ANN ARBOR—Stories about corporal abuses in unlicensed religious homes for children, the healing power of the Vietnam Veterans Memorial, and continuing slavery in Mauritania won the prestigious Livingston Awards today.
The $10,000 prizes for journalists under the age of 35 are the largest all-media, general-reporting prizes in the country.
The Livingstons also honor an on-the-job mentor with a $5,000 prize named for Richard M. Clurman, the distinguished Time, Inc. journalist.
The winners were introduced by judges Christiane Amanpour of CNN and ABC News, Ken Auletta of The New Yorker and syndicated columnists Ellen Goodman and Clarence Page at a luncheon in New York.
"The judges have a remarkable record in singling out for early recognition journalists who go on to leadership, including Thomas Friedman, Christiane Amanpour, David Remnick and Michele Norris," said Charles R. Eisendrath, founding director of the program at the University of Michigan. "Adding a prize for mentors who provide indispensible guidance at critical moments in a developing career helped complete an important circle of celebration."
Winners for 2012 work are:
Local reporting: Alexandra Zayas, 29, of Tampa Bay Times, "In God's Name," an investigation of child abuse in religious group-homes.

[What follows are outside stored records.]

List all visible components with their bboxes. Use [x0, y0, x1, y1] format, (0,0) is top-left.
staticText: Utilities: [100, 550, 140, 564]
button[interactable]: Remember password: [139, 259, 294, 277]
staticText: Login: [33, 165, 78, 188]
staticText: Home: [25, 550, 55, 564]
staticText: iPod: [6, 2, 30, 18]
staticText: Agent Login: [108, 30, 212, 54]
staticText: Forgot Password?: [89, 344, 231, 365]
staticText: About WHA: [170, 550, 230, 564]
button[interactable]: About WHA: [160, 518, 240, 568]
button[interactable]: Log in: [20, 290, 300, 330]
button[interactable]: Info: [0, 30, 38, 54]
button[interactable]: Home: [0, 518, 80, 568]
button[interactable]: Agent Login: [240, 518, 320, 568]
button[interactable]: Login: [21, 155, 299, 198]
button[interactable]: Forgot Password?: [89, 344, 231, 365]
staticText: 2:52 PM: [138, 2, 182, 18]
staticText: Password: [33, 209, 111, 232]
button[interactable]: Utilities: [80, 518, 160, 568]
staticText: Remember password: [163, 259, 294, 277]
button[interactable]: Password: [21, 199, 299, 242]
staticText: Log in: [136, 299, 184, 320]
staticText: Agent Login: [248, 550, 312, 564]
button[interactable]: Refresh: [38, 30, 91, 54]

Zayas reported on unlicensed facilities in Florida that are exempt from the state's laws against corporal punishment and state oversight in general. "I sought to tell a story that had gone untold for almost three decades," Zayas said. "The state launched a crackdown on this group of homes in response to the investigation, and the Florida House passed a bill to provide better oversight."
National reporting: Rachel Manteuffel, 28, in Washingtonian Magazine, "The Things They Leave Behind, " a poignant story about the items left by visitors at the Vietnam Veterans Memorial in Washington D.C. "The objects left behind speak of matters so intimate," Manteuffel said, "they may be indecipherable except to two people – one living, one dead."
International Reporting: John D. Sutter, 29, and Edythe McNamee, 27, of CNN Digital, "Slavery's Last Stronghold," a multimedia story on slavery in West Africa. Mauritania abolished slavery in 2008 but only one person has been prosecuted for slavery since then and the tradition continues. Sutter's and McNamee's interviews with slaves and slave owners found a deeply ingrained system in which family history and skin color continue to separate the free from the enslaved.
Victor Navasky received the Richard M. Clurman Award for his dedication to mentoring young journalists while on the job. Navasky has served as editor, publisher and now publisher emeritus of The Nation. He is the George Delacorte Professor of Magazine Journalism at Columbia University's Graduate School of Journalism and chairman of Columbia Journalism Review. In 1978 Navasky started The Nation Internship Program, which will be renamed the Victor S. Navasky Internship Program this fall.
In addition to Auletta, Amanpour, Goodman and Page, the Livingston judging panel includes Dean Baquet, managing editor of The New York Times; Charles Gibson, former anchor of ABC News; John Harris, editor-in-chief, Politico; and Anna Quindlen, author and contributing editor, Newsweek.